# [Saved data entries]
= = = = =

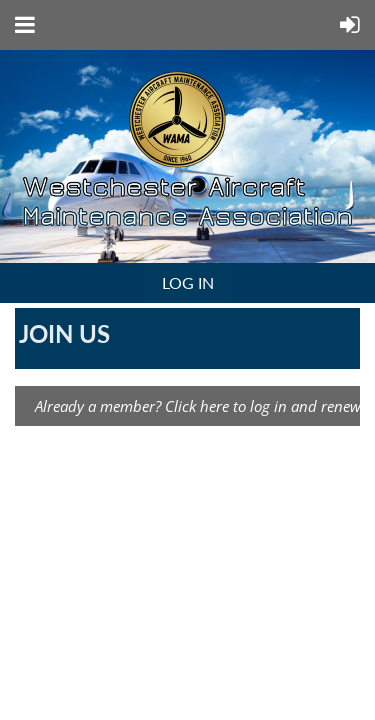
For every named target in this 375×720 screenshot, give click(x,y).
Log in (188, 282)
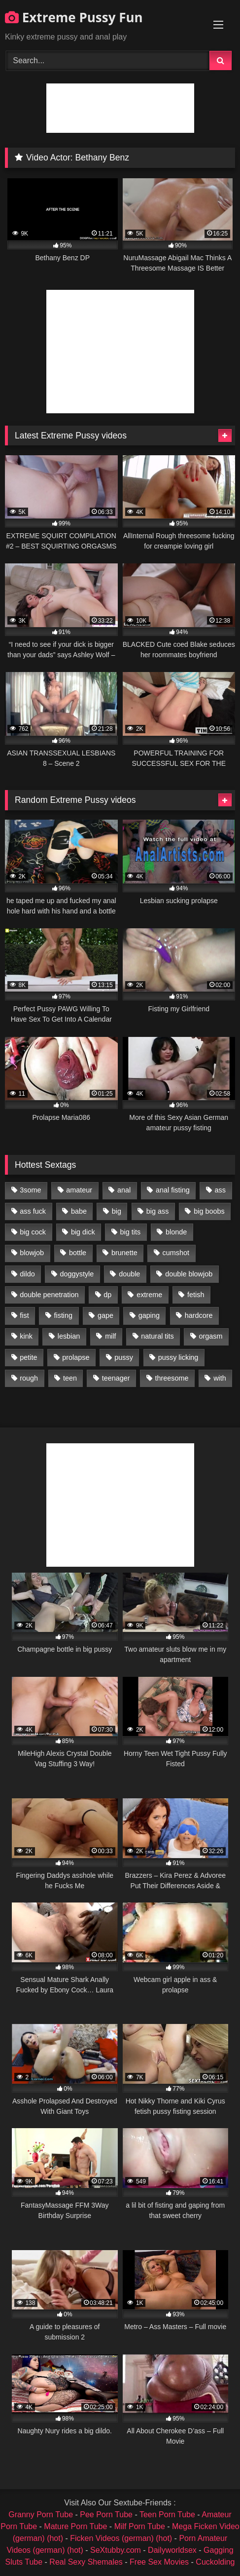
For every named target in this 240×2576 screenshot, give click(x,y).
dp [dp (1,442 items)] (107, 1295)
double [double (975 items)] (129, 1274)
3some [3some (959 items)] (30, 1190)
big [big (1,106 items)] (116, 1211)
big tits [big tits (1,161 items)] (130, 1232)
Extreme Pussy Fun (74, 17)
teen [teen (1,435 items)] (70, 1378)
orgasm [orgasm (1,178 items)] (211, 1336)
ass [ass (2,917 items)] (220, 1190)
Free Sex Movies (159, 2562)
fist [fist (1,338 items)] (24, 1315)
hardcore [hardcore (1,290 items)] (199, 1315)
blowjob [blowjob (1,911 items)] (32, 1253)
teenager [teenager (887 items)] (116, 1378)
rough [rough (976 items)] (29, 1378)
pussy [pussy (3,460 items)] (123, 1357)
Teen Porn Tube (167, 2514)
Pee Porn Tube (106, 2514)
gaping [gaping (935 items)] (149, 1315)
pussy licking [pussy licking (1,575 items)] (178, 1357)
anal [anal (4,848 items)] (124, 1190)
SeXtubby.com (116, 2550)
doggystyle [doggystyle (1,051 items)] (77, 1274)
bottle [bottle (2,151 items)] (77, 1253)
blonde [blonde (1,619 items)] (176, 1232)
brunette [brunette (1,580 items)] (124, 1253)
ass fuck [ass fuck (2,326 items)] (33, 1211)
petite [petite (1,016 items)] (28, 1357)
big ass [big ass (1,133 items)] (157, 1211)
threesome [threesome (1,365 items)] (171, 1378)
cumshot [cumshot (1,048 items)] (176, 1253)
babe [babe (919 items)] (79, 1211)
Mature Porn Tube (75, 2526)
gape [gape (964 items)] (105, 1315)
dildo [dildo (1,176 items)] (27, 1274)
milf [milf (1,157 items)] (110, 1336)
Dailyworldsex (172, 2550)
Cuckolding (215, 2562)
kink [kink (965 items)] (26, 1336)
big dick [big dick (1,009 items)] (83, 1232)
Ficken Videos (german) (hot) (121, 2538)
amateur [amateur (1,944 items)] (79, 1190)
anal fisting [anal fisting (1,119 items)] (173, 1190)
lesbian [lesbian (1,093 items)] (69, 1336)
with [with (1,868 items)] (219, 1378)
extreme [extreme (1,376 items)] (149, 1295)
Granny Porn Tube (40, 2514)
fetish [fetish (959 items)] (195, 1295)
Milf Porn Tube (139, 2526)
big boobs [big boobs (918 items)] (209, 1211)
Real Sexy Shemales (86, 2562)
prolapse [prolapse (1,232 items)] (75, 1357)
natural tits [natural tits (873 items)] (157, 1336)
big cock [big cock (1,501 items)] (33, 1232)
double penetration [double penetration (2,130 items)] (49, 1295)
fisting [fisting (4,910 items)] (63, 1315)
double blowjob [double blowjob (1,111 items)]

= = = = =

# [WHAT IS REQUIRED]
This exercise requires the lines of the entries containing the string "Tube".

# [ANSWER TO THIS TASK]
Teen Porn Tube (167, 2514)
Pee Porn Tube (106, 2514)
Mature Porn Tube (75, 2526)
Granny Porn Tube (40, 2514)
Milf Porn Tube (139, 2526)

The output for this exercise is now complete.